July 19th, 2024.
Symmetry appears everything in physics. It is sometimes used to argue the construction of an object (say, constructing a spin 1/2 Lagrangian (density) through Lorentz invariance/symmetry), but other times we use it to break things down such as integrals.
If we have an integral over all $d $-dimensions and the integrand depends only on the radial distance, then all of the angular integration follows almost trivially.
In this post we will find a formula to do this quickly. The first to note is that the angular integration gives none other than the surface area of a $d $-dimensional unit sphere. We will show that this area is equal to
\[\text{Area} =\frac{2\pi ^{d/2}}{\Gamma \left( \frac{1}{2}d \right) } \tag{i}\]Where $d $, again, is the number of dimensions, and $\Gamma $ is the Euler gamma function:
\[\Gamma (z)=\int_{0}^{\infty } t^{z-1}e^{-t}dt \]This blog post serves a similar purpose the last blog (number 10). The advantage of using Eq. (i) to break down a $d $-dimensional integral is to get a 1-dimensional (radial) integral, which can be computed with less complications.
We will find the desired expression by performing the integral $\int d^{d}xe^{-x^2 } $ both in Cartesian and spherical coordinates.
We start by recalling that
\[\int_{-\infty }^{\infty } e^{-x^2 }dx = \sqrt{\pi } \]So the Cartesian integral is:
\begin{align*} \int_{-\infty }^{\infty } d^d x e^{-x^2 } &= \int_{-\infty }^{\infty } d^{d}xe^{-x_2 ^2 -\cdots -x_d^2 } \\ &= \sqrt{\pi }^{d} \tag{ii} \end{align*}For the spherical integral, we recall that
\[d^{d}x\rightarrow d\Omega dr r^{d-1} \]Where the $dr $ integral goes from $0 $ to $\infty $. Further, $x^2 \rightarrow r^2 $. We see that the integral in spherical coordinates is:
\begin{align*} \int d\Omega dr r^{d-1}e^{-r^2 } &= \int d\Omega \int_{0}^{\infty } dr\;r^{d-1}e^{-r^2 } \\ &= \Omega \int_{0}^{\infty } dr\;r^{d-1}e^{-r^2 }\\ \text{let $r^2 =u $, so $du=2rdr $} \;\;\;\;\; &= \Omega \int_{0}^{\infty } du\frac{1}{2}r^{d-2}e^{-u}\\ &= \frac{\Omega }{2} \int_{0}^{\infty } du (r^2 )^{\frac{d-2}{2}}e^{-u}\\ &= \frac{\Omega }{2} \int_{0}^{\infty } du u^{\frac{d-2}{2}}e^{-u}\\ &= \frac{\Omega }{2} \int_{0}^{\infty } du u^{\frac{d}{2}-1}e^{-u}\\ &= \frac{\Omega }{2}\Gamma (d/2) \tag{iii} \end{align*}Where $\Omega $ denotes the area of the unit $d $-dimensional sphere.

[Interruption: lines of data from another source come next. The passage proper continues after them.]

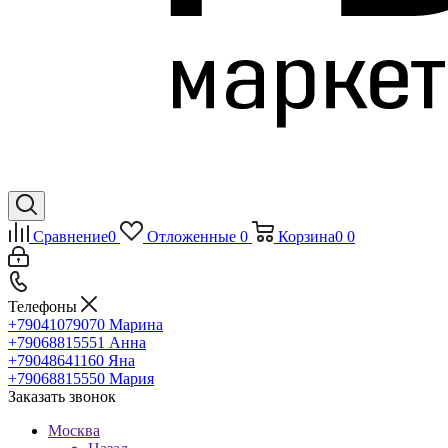
Сравнение
0
Отложенные
0
Корзина
0
0
Телефоны
+79041079070
Марина
+79068815551
Анна
+79048641160
Яна
+79068815550
Мария
Заказать звонок
Москва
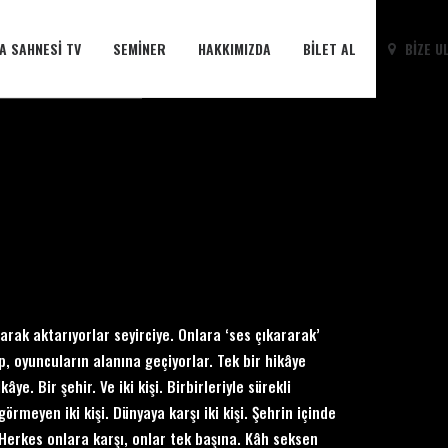
A SAHNESI TV
SEMINER
HAKKIMIZDA
BILET AL
BIZE U
arak aktarıyorlar seyirciye. Onlara ‘ses çıkararak’
p, oyuncuların alanına geçiyorlar. Tek bir hikâye
ye. Bir şehir. Ve iki kişi. Birbirleriyle sürekli
rmeyen iki kişi. Dünyaya karşı iki kişi. Şehrin içinde
 Herkes onlara karşı, onlar tek başına. Kâh seksen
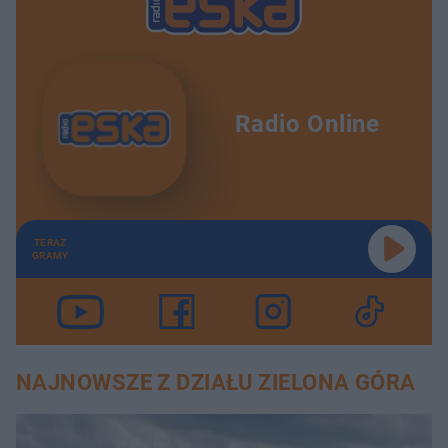
Radio Online
TERAZ
GRAMY
NAJNOWSZE Z DZIAŁU ZIELONA GÓRA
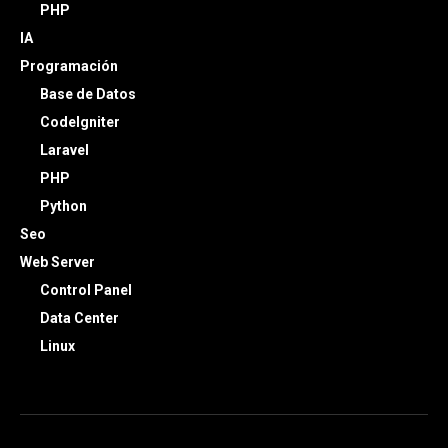
PHP
IA
Programación
Base de Datos
CodeIgniter
Laravel
PHP
Python
Seo
Web Server
Control Panel
Data Center
Linux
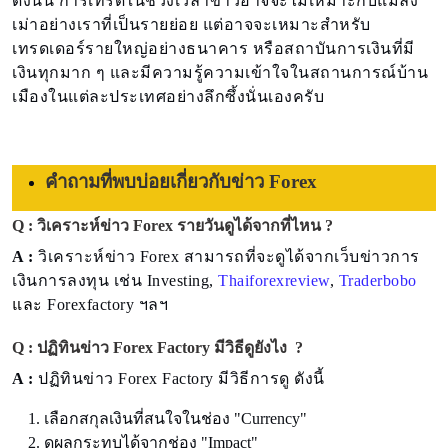
ดังนั้น การเทรดในช่วงเวลาข่าวอาจจะไม่เหมาะกับแมลง
เม่าอย่างเราที่เป็นรายย่อย แต่อาจจะเหมาะสำหรับ
เทรดเดอร์รายใหญ่อย่างธนาคาร หรือสถาบันการเงินที่มี
เงินทุกมาก ๆ และมีความรู้ความเข้าใจในสถานการณ์บ้าน
เมืองในแต่ละประเทศอย่างลึกซึ้งนั่นเองครับ
คำถามที่พบบ่อยเกี่ยวกับข่าว Forex
Q : วิเคราะห์ข่าว Forex รายวันดูได้จากที่ไหน ?
A :
วิเคราะห์ข่าว Forex สามารถที่จะดูได้จากเว็บข่าวการ
เงินการลงทุน เช่น Investing,
Thaiforexreview
,
Traderbobo
และ
Forexfactory ฯลฯ
Q : ปฏิทินข่าว Forex Factory มีวิธีดูยังไง ?
A :
ปฏิทินข่าว Forex Factory มีวิธีการดู ดังนี้
เลือกสกุลเงินที่สนใจในช่อง "Currency"
ดูผลกระทบได้จากช่อง "Impact"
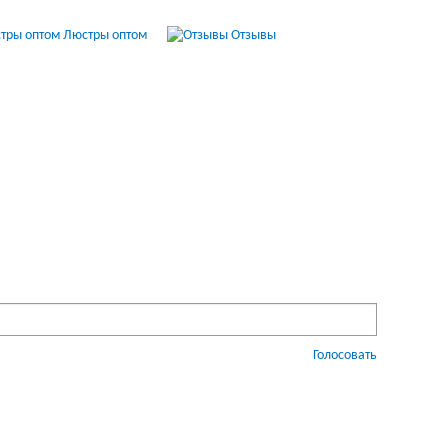
Люстры оптом
Отзывы
Голосовать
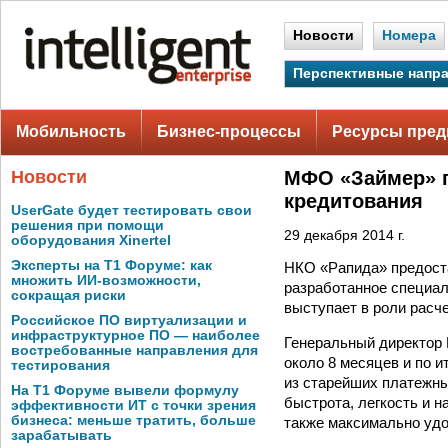
Новости
Номера
Перспективные напр
Мобильность
Бизнес-процессы
Ресурсы пред
Новости
МФО «Займер» п
кредитования
UserGate будет тестировать свои
решения при помощи
29 декабря 2014 г.
оборудования Xinertel
Эксперты на Т1 Форуме: как
НКО «Рапида» предост
множить ИИ-возможности,
разработанное специал
сокращая риски
выступает в роли расче
Российское ПО виртуализации и
инфраструктурное ПО — наиболее
Генеральный директор
востребованные направления для
около 8 месяцев и по 
тестирования
из старейших платежны
На Т1 Форуме вывели формулу
быстрота, легкость и 
эффективности ИТ с точки зрения
бизнеса: меньше тратить, больше
также максимально уд
зарабатывать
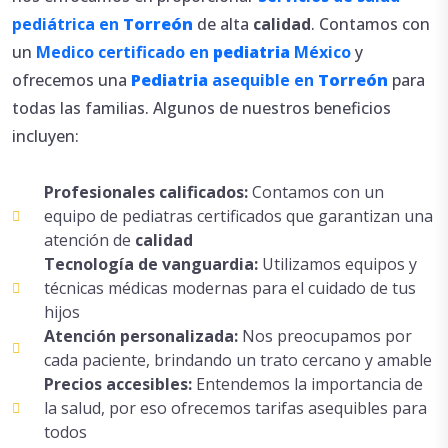
pediátrica en
Torreón
de alta
calidad
. Contamos con
un
Medico certificado en
pediatria
México
y
ofrecemos una
Pediatria
asequible en
Torreón
para
todas las familias. Algunos de nuestros beneficios
incluyen:
Profesionales calificados:
Contamos con un
equipo de pediatras certificados que garantizan una
atención de
calidad
Tecnología de vanguardia:
Utilizamos equipos y
técnicas médicas modernas para el cuidado de tus
hijos
Atención personalizada:
Nos preocupamos por
cada paciente, brindando un trato cercano y amable
Precios accesibles:
Entendemos la importancia de
la salud, por eso ofrecemos tarifas asequibles para
todos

We now equate equations (ii) and (iii) to find:
\[\text{Area}\equiv \Omega =\frac{2\pi ^{d/2}}{\Gamma \left( \frac{1}{2}d \right) } \]As stated in the introduction.
So far we only have the area of the unit $d $-dimensional sphere, but what do we do with this? Consider an integral of the form:
\[\int d^{d}x\;f(x^2 ) \]Where $f $ only depends on the radial part. Then we turn the $d $ integrals $\int dx_i $ into a single integral over the variable $k^2 $:
\[d^{d}x = \frac{\pi ^{d/2}}{\Gamma (d/2)}(x^2 )^{\frac{d}{2}-1}d(x^2 ) \]Where the integral over $x^2 $ goes from $0 $ to $\infty $. It is often useful to make the trivial substitution $x^2 \rightarrow v $ or some other variable to avoid confusion with the 2 in the exponent acting just as a label rather than as an actual number.